*Task:* Transcribe word for word the lines below from the line with "Jun 15, 2026" through the line with "that level, plus", ends included.

*Record set:*
***

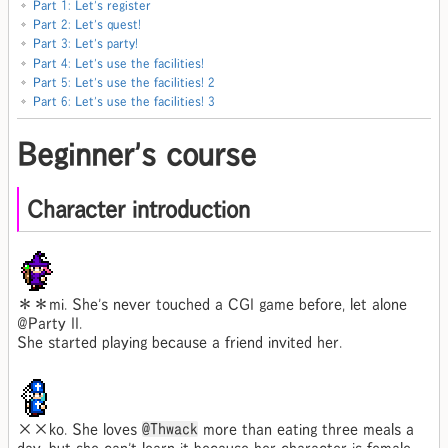
Part 1: Let's register
Part 2: Let's quest!
Part 3: Let's party!
Part 4: Let's use the facilities!
Part 5: Let's use the facilities! 2
Part 6: Let's use the facilities! 3
Beginner's course
Character introduction
＊＊mi. She's never touched a CGI game before, let alone
@Party II.
She started playing because a friend invited her.
××ko. She loves
@Thwack
more than eating three meals a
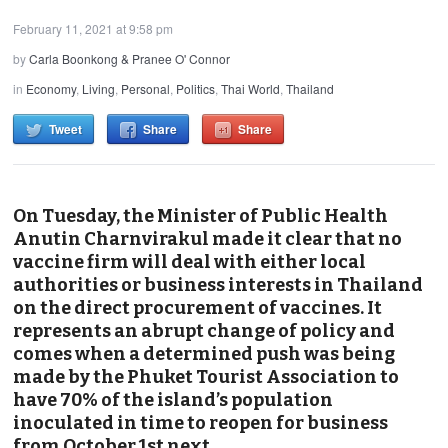
February 11, 2021 at 9:58 pm
by
Carla Boonkong & Pranee O' Connor
in
Economy
,
Living
,
Personal
,
Politics
,
Thai World
,
Thailand
Tweet
Share
Share
On Tuesday, the Minister of Public Health
Anutin Charnvirakul made it clear that no
vaccine firm will deal with either local
authorities or business interests in Thailand
on the direct procurement of vaccines. It
represents an abrupt change of policy and
comes when a determined push was being
made by the Phuket Tourist Association to
have 70% of the island’s population
inoculated in time to reopen for business
from October 1st next.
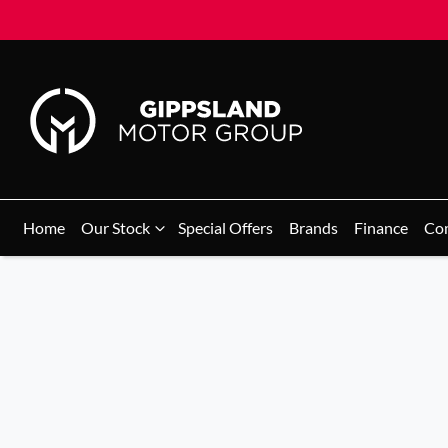
Home
Our Stock
Special Offers
Brands
Finance
Co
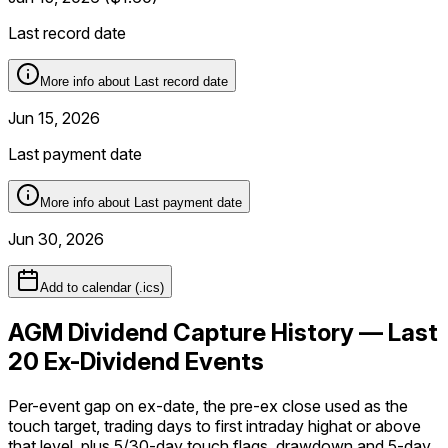
Last record date
More info about
Last record date
Jun 15, 2026
Last payment date
More info about
Last payment date
Jun 30, 2026
Add to calendar (.ics)
AGM Dividend Capture History — Last
20 Ex-Dividend Events
Per-event gap on ex-date, the pre-ex close used as the
touch target, trading days to first intraday
high
at or above
that level, plus 5/30-day touch flags, drawdown and 5-day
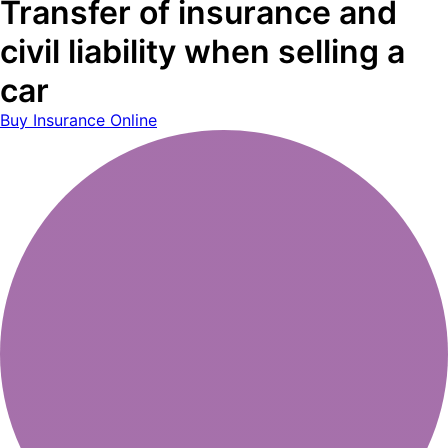
Transfer of insurance and
civil liability when selling a
car
Buy Insurance Online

***

*Task result:*
Jun 15, 2026
Last payment date
More info about
Last payment date
Jun 30, 2026
Add to calendar (.ics)
AGM Dividend Capture History — Last
20 Ex-Dividend Events
Per-event gap on ex-date, the pre-ex close used as the
touch target, trading days to first intraday
high
at or above
that level, plus 5/30-day touch flags, drawdown and 5-day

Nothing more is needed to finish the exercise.